Teams that should probably look elsewhere include those with sub-1ms latency requirements (the network round trip alone is a non-starter), those with strict offline operation and no GPU access, and any team that has not yet instrumented their current latency. Without traces, none of the tuning advice matters.
What Teams Pair It With or Replace It With
The most common pairing in the community is a small router model in front of a larger frontier model. The router handles intent, classification, and simple responses at 50 to 200ms, and only escalates to the expensive model when needed. Engineers report that 60 to 80 percent of traffic is handled by the small model, which drops effective cost per 1k tokens by 3 to 5x and tail latency by similar margins.
Caching sits next to routing as a default. Exact-match and embedding-based caches for common prompts are the single highest-ROI change most teams make, and several practitioners have shared numbers where a well-tuned cache cut their LLM bill in half and p99 by 2 to 3x. Redis with vector search, GPTCache, and custom in-memory layers are the typical picks.
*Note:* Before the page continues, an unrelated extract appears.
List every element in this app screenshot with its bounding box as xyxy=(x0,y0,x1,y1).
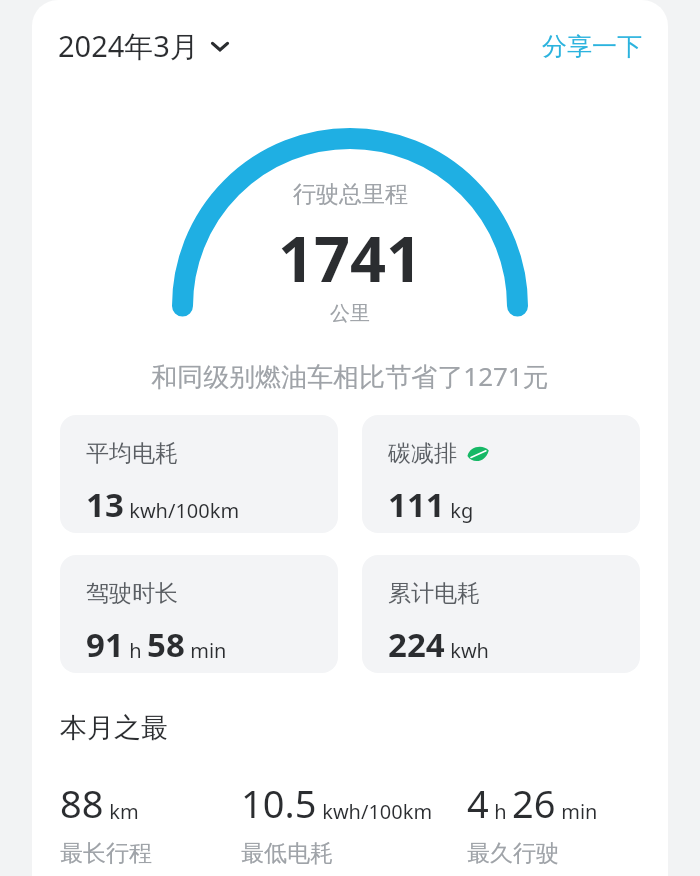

Speculative decoding has matured enough that teams running self-hosted inference are starting to adopt it. A small draft model generates tokens that a larger model verifies in parallel, which can lift throughput by 1.5x to 2.5x with no quality loss. The setup overhead is real, and the r/LocalLLaMA community has been the loudest about which combinations actually work.
The most common replacement story is leaving a fully managed endpoint for self-hosted open weights once monthly spend crosses roughly 5 figures. Engineers describe a threshold around 30k to 80k per month where the per-token math starts to favor an H100 cluster, and the latency often improves because you control the routing and batching. The reverse replacement (self-hosted back to managed) happens when a team underestimates the operational load, which is a story that shows up regularly in r/sysadmin.
The pragmatic stack that has emerged across these threads is a router plus cache plus one or two model tiers, with traces flowing into OpenTelemetry from day one. Everything else is optimization on top of that foundation.
Closing Thoughts
The pattern across the community is that LLM latency is not a single number, it is a distribution, and the distribution is shaped more by your routing, caching, and prompt design than by which frontier model you pick. Teams that win on perceived speed are usually the ones who spent time on TTFT and p99, not on choosing between two model cards that differ by 100ms in a synthetic benchmark.